Hard Bodies Are Built In Winter (+ Recipe)



That's one of the most motivational workout quotes I've ever seen. It's the perfect nudge needed to get out of bed for that 5:45am exercise class, when it's 10 degrees out and way-dark.

It beats waiting until the birds start their early morning chirping near the beginning of spring to get motivated (or freaked out enough) to get that butt into gear.

Because if you're already pumped and primed in the dead of winter, you'll be all set when bikini season rolls around. One more reason to rejoice that spring and summer are back :D

I also move my body because it feels goooood!

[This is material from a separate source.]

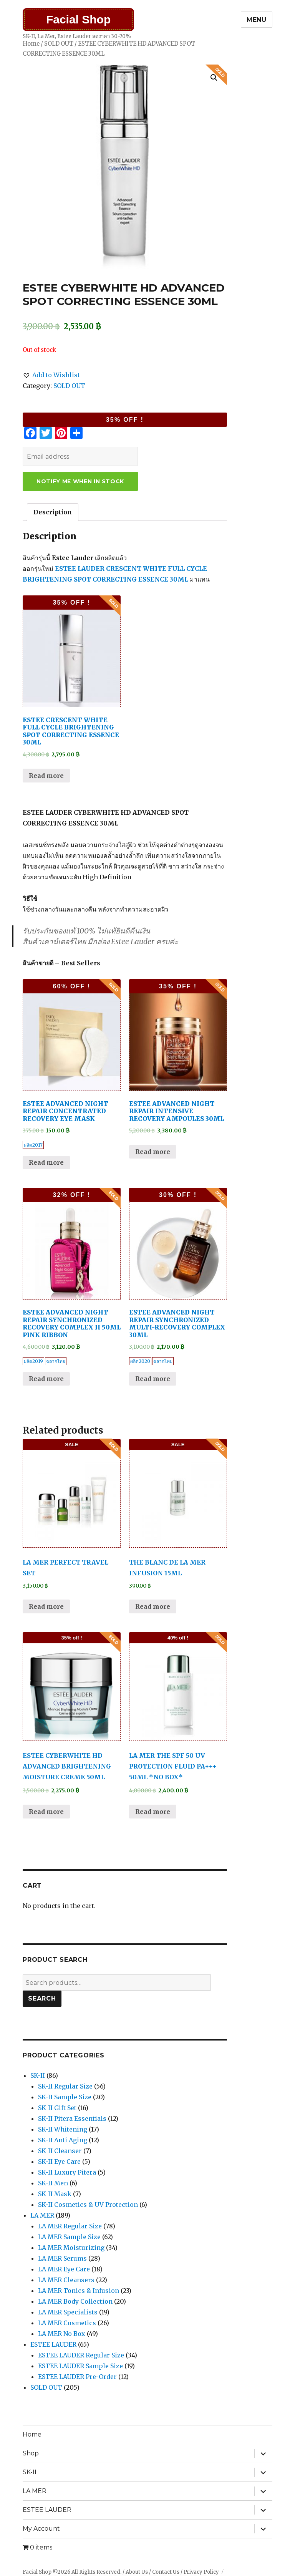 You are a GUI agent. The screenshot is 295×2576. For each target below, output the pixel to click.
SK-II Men (53, 2183)
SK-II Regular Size (65, 2086)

Ok, maybe it doesn't always feel good while I’m doing it (!), but afterwards my skin glows and my brain feels buzzy (it doesn’t get better than that).

Which makes sense… it's been found that exercise makes us smarter too (woohoo!...check out Grain Brain for more on this).

You don't even need to hit the gym… even brisk walking for at least 20 minutes, 5 days a week exercises your brain. (I always knew I was taking the dog for a walk more for me than her ;)…)

So what's a good way to treat yourself for all that hard work?

Healthy food, of course :)

And, as always, I advocate making it delicious. What better way to ensure that you'll eat this way for the rest of your life? :)

Let's go a little further and get a little funky too.

How about a jacked up dish that tastes decadent but is actually made up of functional foods (which means food that delivers more than just nutrition)??

This recipe might seem intimidating, but it's EASY, especially if you're already used to making super-simple milk kefir.

You're frying up dulse (a seaweed that's chock full of minerals—10 to 20 times more than land plants—and is used by women to help their skin stay wrinkle-free and their hair keep it's color) just until it's crispy and crunches like a chip (yum) and smearing it with kefir cheese (a whole food probiotic that helps increase good gut bacteria and lets your face glow).

Add a crack of sea salt to the top (maybe even some applewood smoked sea salt).

The more your taste buds are engaged and loving what they're experiencing, the less likely you'll want to eat something that'll throw that hard body off track ;)

So sit back and savor :)


Fried Dulse "Chips" With Kefir Cheese

-1/4 cup dulse, separated into cracker-sized pieces
-1 to 2 tbsp grass-fed butter
-1 batch of kefir cheese (recipe below)
-Sea salt (I use Celtic sea salt)

1. Heat a pan over medium heat and add the butter.
2. Add the pieces of dulse to the pan and coat them in the butter and then take a spatula and press the pieces into the pan to flatten them.
3. Flip each piece once the dulse starts to change color. It should take about 3 minutes for the pieces to cook.
4. Remove from the pan, plate and spread some kefir cheese on each piece. Sprinkle with sea salt.

Milk Kefir

-4 cups whole milk, pasture-raised (also called grass-fed) or raw
-1 packet kefir starter (I use Body Ecology)
-1 scoop prebiotic, to feed the kefir starter (I use EcoBloom by Body Ecology)

Optional Equipment
-1/2 gallon mason jar
-Canning funnel

1. Add the starter packet and prebiotic to the mason jar.
2. Heat the milk in a pan until it reaches 90 degrees.
3. Pour milk into the jar and whisk so that it combines with the starter + prebiotic.
4. Cover and let ferment for 12 to 24 hours (depending on how warm the room is).
5. It will be thick and smell like yogurt when it's ready.


Kefir Cheese

1. Once the milk is fermented (see above), place a large fine mesh strainer (or colander) over a large glass bowl.
2. Put a nut milk bag (you could also use cheesecloth or larger coffee filter) in the strainer and pour the kefir into the nut milk bag; the glass bowl will catch the liquid (whey) and the solids will remain in the nut milk bag.
3. Cover and let the bowl sit overnight in the fridge. The next day you'll have a soft cheese in the bag—place it in a different bowl for storage. You can keep the whey to use as liquid in smoothies or as a culture starter for other fermented food recipes.